Consider the following JavaScript code\footnote{\url{http://webkit.sed.hu/blog/20130710/fuzzinator-mutation-and-generation-based-browser-fuzzer}}.
\begin{lstlisting}[language=JavaScript]
function test() {
    var f = function g() {
        if (this != 10) f();
    };
    var a = f();
}
test();
\end{lstlisting}
Turns out that it can crash WebKit (\url{https://bugs.webkit.org/show_bug.cgi?id=116853}).
Plus, it was automatically generated by the Fuzzinator tool, based on a grammar for JavaScript.

Fuzzing is the modern-day implementation of the input space based
grammar testing that we talked about in Lecture 17. While the
fundamental concepts were in the earlier lecture, we will see how
those concepts actually work in practice.  Fuzzing effectively finds
software bugs, especially security-based bugs (caused, for instance,
by a lack of sufficient input validation.)
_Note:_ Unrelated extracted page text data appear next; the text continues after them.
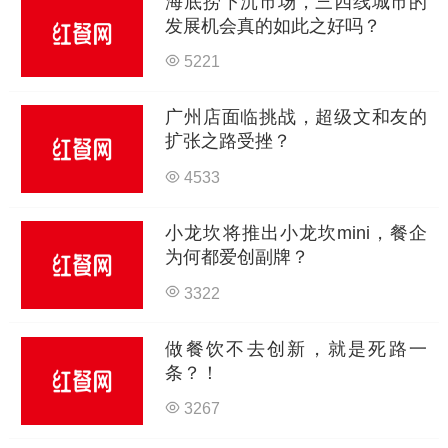
海底捞下沉市场，三四线城市的
发展机会真的如此之好吗？
5221
广州店面临挑战，超级文和友的
扩张之路受挫？
4533
小龙坎将推出小龙坎mini，餐企
为何都爱创副牌？
3322
做餐饮不去创新，就是死路一
条？！
3267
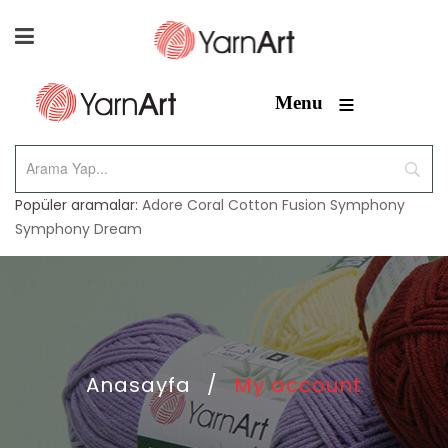
≡
Menu
Popüler aramalar:
Adore
Coral
Cotton Fusion
Symphony
Symphony Dream
Anasayfa
/
My account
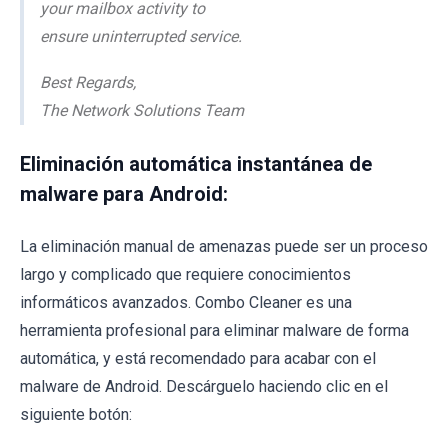
your mailbox activity to
ensure uninterrupted service.
Best Regards,
The Network Solutions Team
Eliminación automática instantánea de
malware para Android:
La eliminación manual de amenazas puede ser un proceso
largo y complicado que requiere conocimientos
informáticos avanzados. Combo Cleaner es una
herramienta profesional para eliminar malware de forma
automática, y está recomendado para acabar con el
malware de Android. Descárguelo haciendo clic en el
siguiente botón:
\paragraph{Origin Story.} It starts with line noise.
In 1988, Prof. Barton Miller was using a 1200-baud dialup modem to
communicate with a UNIX system on a dark and stormy night.  He found
that the random characters inserted by the noisy line would cause his
UNIX utilities to crash. He then challenged graduate students in his
Advanced Operating Systems class to write a fuzzer---a program which
would generate (unstructured ASCII) random inputs for other programs.
The result: the students observed that 25\%-33\% of UNIX utilties
crashed on random inputs\footnote{\url{http://pages.cs.wisc.edu/~bart/fuzz/Foreword1.html}}.
% footnote: fuzzing book foreword

(That was not the earliest known example of fuzz testing. Apple
implemented ``The Monkey'' in 1983\footnote{\url{http://www.folklore.org/StoryView.py?story=Monkey_Lives.txt}}
to generate random events for
MacPaint and MacWrite. It found lots of bugs. The limiting factor was
that eventually the monkey would hit the Quit command.  The solution
was to introduce a system flag, ``MonkeyLives'', and have MacPaint and
MacWrite ignore the quit command if MonkeyLives was true.)
% footnote: folklore.org

\paragraph{How Fuzzing Works.} 
Two kinds of fuzzing: \emph{mutation-based} and
\emph{generation-based}. Mutation-based testing starts with
existing test cases and randomly modifies them to explore new behaviours.
Generation-based testing starts with a grammar and generates
inputs that match the grammar.

One detail that I didn't mention in Lecture 17 was the bug detection
part.  Back then, I just talked about generating interesting
inputs. In fuzzing, you feed these inputs to the program and find
crashes, or assertion failures, or you run the program under a dynamic
analysis tool such as Valgrind and observe runtime errors.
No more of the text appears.